In the years and months leading up to Renee’s death, I witnessed her shedding layer after layer after layer until she too dissolved into oneness. She shed roles and identities, she shed defense strategies, she shed everything she thought she was and every desire of who she was to become. It was painful to watch and painful for her to experience, but it was the pain of breaking open. It was the pain of letting go. It was the pain of expanding beyond the body and beyond the confines of this space and time dimension. She was transforming into a multidimensional being. She was breaking open to pure light.
In her last days here I laid with her, sang to her, read poetry to her, channeled for her, fed her, and played singing bowls for her. I spoke to her in the improvisational language that is beyond the language of words because I knew we could meet there. She had shed so many layers that she was like a new born baby; communicating through facial expression, body contact, laughter, tears, hand squeezes, eye gazing, moans, and sixth sense awareness.
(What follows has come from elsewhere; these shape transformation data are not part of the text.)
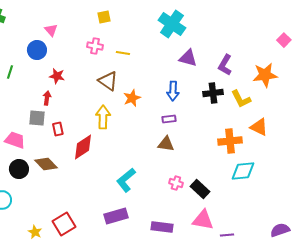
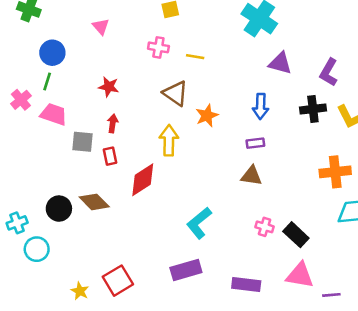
blue circle: (37, 50) -> (52, 53), moved
red arrow: (47, 98) -> (113, 123), moved
pink trapezoid: (15, 140) -> (54, 114), moved

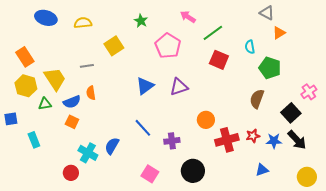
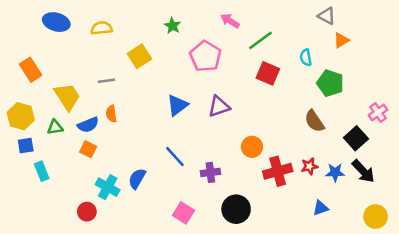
yellow hexagon: (26, 86) -> (21, 116), moved
brown semicircle: (257, 99) -> (314, 121), turned -54
blue square: (11, 119) -> (26, 146), moved

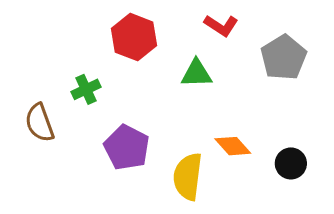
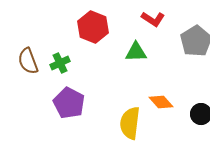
brown semicircle: (40, 123) -> (28, 61), moved
purple pentagon: (127, 147) -> (69, 103), moved

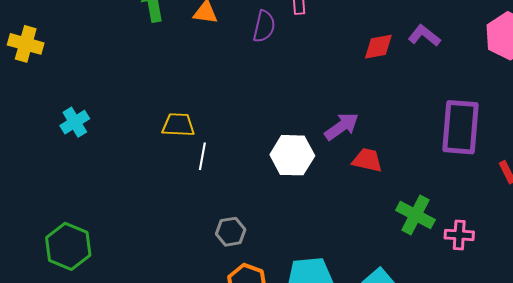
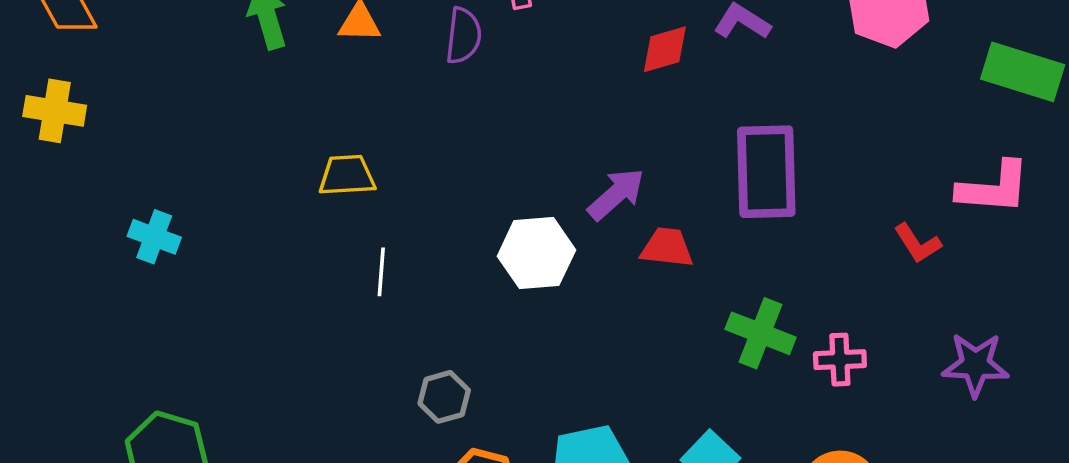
cyan cross: (75, 122) -> (154, 237), turned -32
yellow trapezoid: (178, 125) -> (347, 175), moved
purple rectangle: (460, 127) -> (766, 172), moved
She was the embodiment of pure being and she was a blessing to everyone she touched.
Before she died, I had a foreshadowing dream of the ocean.
I am sitting on the beach with all of my things. Waves from the ocean are crashing and quickly crawling towards me, grasping onto everything I own, and one by one pulling them away. I desperately try to pick up my things and bring them closer inland so that the waves cannot take them. The waves keep moving farther and farther inland until everything I own is gone. The waves grasp my things like gnawing teeth, and swallow them into the vast dark blue devouring force of unknown. I lie down in the sand crying while Joanna Newsom’s lyrics play in my head, “Darling we will be fine, but what was yours and mine appears to me a sandcastle that the gibbering wave takes.”
The dream continues a few days later.
I am standing by the ocean on a rock cliff. I am dancing through mudra and song, blessing Renee and sending her off into the vast unknown of death; I am sending her off into the ocean. I know that she is being welcomed, held, lovingly devoured and dissolved. As she goes, she leaves me with a sage-like observant joke. She encourages me to keep being who I am, while zooming out to show me what I look like from the outside looking in. I look odd and funny to people! She shows me that I will be hilariously weird and misunderstood in the eyes of many people. We laugh hysterically together. I wake up laughing out loud. It is so appropriate that Renee would leave me with a joke!
Upon waking I created a ritual to honor Renee and send her off. I sang, danced, cried, and celebrated. After my ritual I checked my phone and found that Renee had passed in the early morning hours of the night.
Renee had dissolved into oneness with the Ocean, she had merged with the infinite; she was dead.
After Renee died, I too began to feel myself sink and merge with the ocean through grief. I began to feel the water element overtake my entire system. I became one with the emotional and intuitive realm, floating in buoyancy and experiencing deep transformation though tears, moans, groans, and sobs. It was like floating in a strange sensation of utter surrender to control, floating in a strange wash of fog. At unpredictable times, waves of sadness would crash into me and I had no other choice but to let it happen, ride the waves. All I could do was surrender to the waves and allow myself to cry and be held by those around me.
This grief catalyzed a deep transformation. It was washing me clear of my own identities, roles, and defense strategies until I became a supple being not knowing who I was anymore. It was one of the greatest gifts I have ever received. It was a gift in letting go, unlearning and releasing. It was the gift of form dissolving into formlessness, the gift of the exhale after the inhale. It was the gift of treasuring each moment as precious in the way that we took in the magical geometric shapes that appeared before our eyes, because in the next moment, they are gone. From the water forms a precious crystalline shape of intention then, it melts back into the ocean.
Thank you Renee for this gift as well as many others. I will be singing to the ocean and dancing for you in laughter and tears on April 11th. I love you always.